Among them is a young, highly paid pilot for United Airlines whose flying career was destroyed after LASIK surgery performed in Tucson severely damaged his night vision.
Now declared unfit to fly the jets that were his passion and his livelihood, Steve Post, 33, remains in shock a year after the surgery he hoped - as so many do - would simply liberate him from glasses and contact lenses.
"When I first realized the problems were not going away, as they said they would, I was in a lot of turmoil," said Post. "I thought, 'My God, is this the end of my career?'
"I was a captain in the world's largest airline. I loved my job, I was set for life. There has been a lot of difficulty accepting that this really is the end of my career. It's been very hard to let go."
Though sentenced to glasses and contacts to correct his poor distance-vision since he was 17, Post was never hindered in his fast-track flying career. He joined United at 24 and zoomed to 737 captain by 31 - about 10 years before most pilots do.
"I didn't have to have it (LASIK) to fly. I was just pretty frustrated with having to wear glasses all the time," he said.
While weighing going under the laser, Post did his homework, spending a year researching the surgery and the surgeons. He settled on Snyder at the UA - one of the two top LASIK surgeons in Tucson, his research found.
What went wrong for Post is one of the most common problems producing bad outcomes associated with LASIK surgery, according to his account.
The surgery itself, performed by Snyder, was not the problem. It went flawlessly, he said.
Rather, Post believes he was erroneously evaluated before the surgery by a technician and an optometrist, who pronounced him an "excellent" candidate for LASIK surgery.

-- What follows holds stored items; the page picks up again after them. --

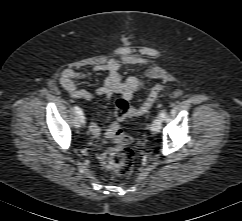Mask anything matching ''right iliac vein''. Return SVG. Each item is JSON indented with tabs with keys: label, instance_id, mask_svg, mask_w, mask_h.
<instances>
[{
	"label": "right iliac vein",
	"instance_id": "1",
	"mask_svg": "<svg viewBox=\"0 0 242 221\" xmlns=\"http://www.w3.org/2000/svg\"><path fill=\"white\" fill-rule=\"evenodd\" d=\"M81 118L79 117V116H76L75 118H74V126L76 127V128H79V127H81Z\"/></svg>",
	"mask_w": 242,
	"mask_h": 221
}]
</instances>
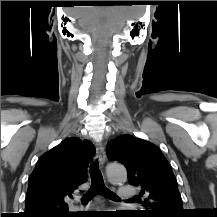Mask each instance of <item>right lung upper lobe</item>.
I'll use <instances>...</instances> for the list:
<instances>
[{"label": "right lung upper lobe", "instance_id": "obj_1", "mask_svg": "<svg viewBox=\"0 0 217 217\" xmlns=\"http://www.w3.org/2000/svg\"><path fill=\"white\" fill-rule=\"evenodd\" d=\"M95 148L87 140L66 138L46 152L29 177L23 217H73L64 199L86 182Z\"/></svg>", "mask_w": 217, "mask_h": 217}]
</instances>
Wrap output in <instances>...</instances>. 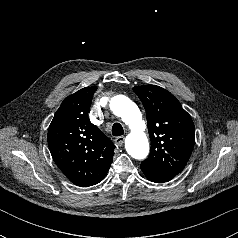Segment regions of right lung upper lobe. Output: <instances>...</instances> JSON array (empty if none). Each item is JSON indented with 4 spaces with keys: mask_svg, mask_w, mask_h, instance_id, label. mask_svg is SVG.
Segmentation results:
<instances>
[{
    "mask_svg": "<svg viewBox=\"0 0 238 238\" xmlns=\"http://www.w3.org/2000/svg\"><path fill=\"white\" fill-rule=\"evenodd\" d=\"M97 87H85L65 98L48 130L52 158L75 185L99 183L113 160L114 144L93 125L88 112Z\"/></svg>",
    "mask_w": 238,
    "mask_h": 238,
    "instance_id": "cb5924a9",
    "label": "right lung upper lobe"
}]
</instances>
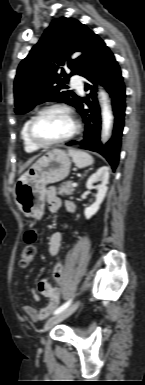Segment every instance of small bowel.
<instances>
[{"instance_id":"c3829d8e","label":"small bowel","mask_w":145,"mask_h":385,"mask_svg":"<svg viewBox=\"0 0 145 385\" xmlns=\"http://www.w3.org/2000/svg\"><path fill=\"white\" fill-rule=\"evenodd\" d=\"M46 200L48 208L51 212H56L60 209L62 205L61 199L56 195V190L54 187H50L46 193ZM66 208L70 213L75 212V205L71 202H66ZM62 244V234L58 231L54 232L51 235L49 243V251L52 255H58L61 249ZM60 265V264H58ZM57 266V265H56ZM55 266V268H56ZM61 266V265H60ZM54 268V279L55 284L52 285L48 282L47 279L43 278L38 281L36 287L33 289V299L34 301H39L40 295L46 297L48 301L40 309H36L31 305H23V311L30 316L32 320H43L47 318L57 307L61 299V290H62V267L61 272L58 274L55 272Z\"/></svg>"}]
</instances>
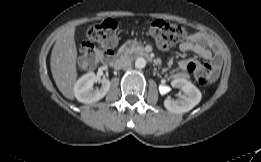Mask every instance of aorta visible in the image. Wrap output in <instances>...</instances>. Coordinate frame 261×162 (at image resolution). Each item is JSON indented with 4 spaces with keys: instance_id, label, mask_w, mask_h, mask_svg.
<instances>
[{
    "instance_id": "obj_1",
    "label": "aorta",
    "mask_w": 261,
    "mask_h": 162,
    "mask_svg": "<svg viewBox=\"0 0 261 162\" xmlns=\"http://www.w3.org/2000/svg\"><path fill=\"white\" fill-rule=\"evenodd\" d=\"M146 66V60L142 57L140 58H137L135 60V67L138 68V69H142Z\"/></svg>"
}]
</instances>
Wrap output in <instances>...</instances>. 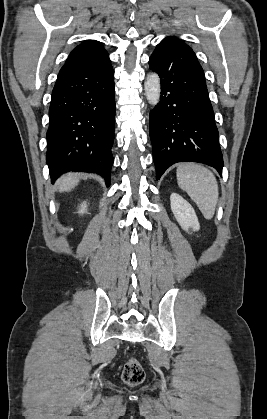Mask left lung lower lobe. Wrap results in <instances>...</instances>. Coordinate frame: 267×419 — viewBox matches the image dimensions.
<instances>
[{
    "mask_svg": "<svg viewBox=\"0 0 267 419\" xmlns=\"http://www.w3.org/2000/svg\"><path fill=\"white\" fill-rule=\"evenodd\" d=\"M161 82L160 102L149 117L150 139L160 179L177 162L207 164L222 173L223 157L204 71L193 50L161 41L149 58Z\"/></svg>",
    "mask_w": 267,
    "mask_h": 419,
    "instance_id": "left-lung-lower-lobe-1",
    "label": "left lung lower lobe"
}]
</instances>
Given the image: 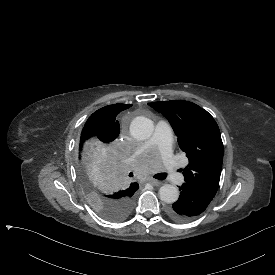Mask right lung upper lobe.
Returning <instances> with one entry per match:
<instances>
[{
	"mask_svg": "<svg viewBox=\"0 0 275 275\" xmlns=\"http://www.w3.org/2000/svg\"><path fill=\"white\" fill-rule=\"evenodd\" d=\"M130 106V104H113L97 110L88 118L81 136L90 134L99 137L103 143L112 142L120 132V125L116 120V116ZM138 188L137 183H132L123 192L125 196L133 195Z\"/></svg>",
	"mask_w": 275,
	"mask_h": 275,
	"instance_id": "1",
	"label": "right lung upper lobe"
}]
</instances>
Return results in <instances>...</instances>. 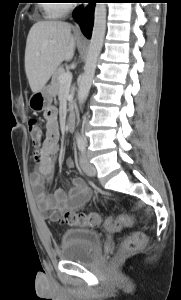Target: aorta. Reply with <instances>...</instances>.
Wrapping results in <instances>:
<instances>
[{
    "instance_id": "762f6f07",
    "label": "aorta",
    "mask_w": 181,
    "mask_h": 300,
    "mask_svg": "<svg viewBox=\"0 0 181 300\" xmlns=\"http://www.w3.org/2000/svg\"><path fill=\"white\" fill-rule=\"evenodd\" d=\"M106 3H96L94 25L85 61L84 73L78 87L77 99L80 105L86 101L94 78L97 60L103 47L106 32Z\"/></svg>"
}]
</instances>
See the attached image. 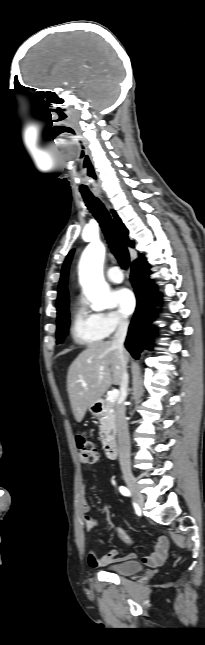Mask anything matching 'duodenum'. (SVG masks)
<instances>
[{"label":"duodenum","mask_w":205,"mask_h":645,"mask_svg":"<svg viewBox=\"0 0 205 645\" xmlns=\"http://www.w3.org/2000/svg\"><path fill=\"white\" fill-rule=\"evenodd\" d=\"M103 409V404L98 403L96 405V411L101 412ZM105 455L109 459H115L118 455V444L115 440H109L104 446Z\"/></svg>","instance_id":"1"}]
</instances>
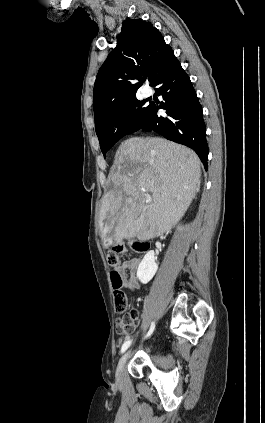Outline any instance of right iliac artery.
Returning a JSON list of instances; mask_svg holds the SVG:
<instances>
[{"label":"right iliac artery","mask_w":265,"mask_h":423,"mask_svg":"<svg viewBox=\"0 0 265 423\" xmlns=\"http://www.w3.org/2000/svg\"><path fill=\"white\" fill-rule=\"evenodd\" d=\"M154 328H155V324H154V322H152L151 327H150V329H149V331H148V333L145 337L150 336L152 334ZM131 342H132L131 340H127V341L124 342V344L122 345V348H121V353H124L128 349V347L131 345Z\"/></svg>","instance_id":"82829eb1"}]
</instances>
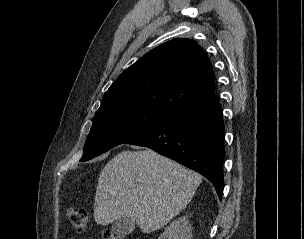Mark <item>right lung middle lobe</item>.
I'll list each match as a JSON object with an SVG mask.
<instances>
[{
    "mask_svg": "<svg viewBox=\"0 0 304 239\" xmlns=\"http://www.w3.org/2000/svg\"><path fill=\"white\" fill-rule=\"evenodd\" d=\"M169 118L168 115L145 108H123L98 114L93 119L81 161L127 143Z\"/></svg>",
    "mask_w": 304,
    "mask_h": 239,
    "instance_id": "1",
    "label": "right lung middle lobe"
}]
</instances>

In short, he alleges they failed to accurately measure the size of his pupils - one of the vital criteria for LASIK surgery. Patients with very large pupils often suffer severe problems with night vision after the surgery - what are known as "starbursts, haloes and ghosting" around lights.
It is a phenomenon that destroys the ability to see objects clearly at night.
One of the most common and debilitating complications of LASIK surgery, the problem is usually blamed on technicians not trained well enough to do accurate measurement, or clinics too eager to take on too many patients, even risky ones.
A year after his surgery, with no improvement in his night vision, Post has been permanently medically grounded by the Federal Aviation Administration. He will never fly commercial planes again.
Instead, he has returned to his home in Sierra Vista, where he does volunteer work with troubled youth, has become licensed as a foster parent, and has trained his dogs for therapy work in nursing homes.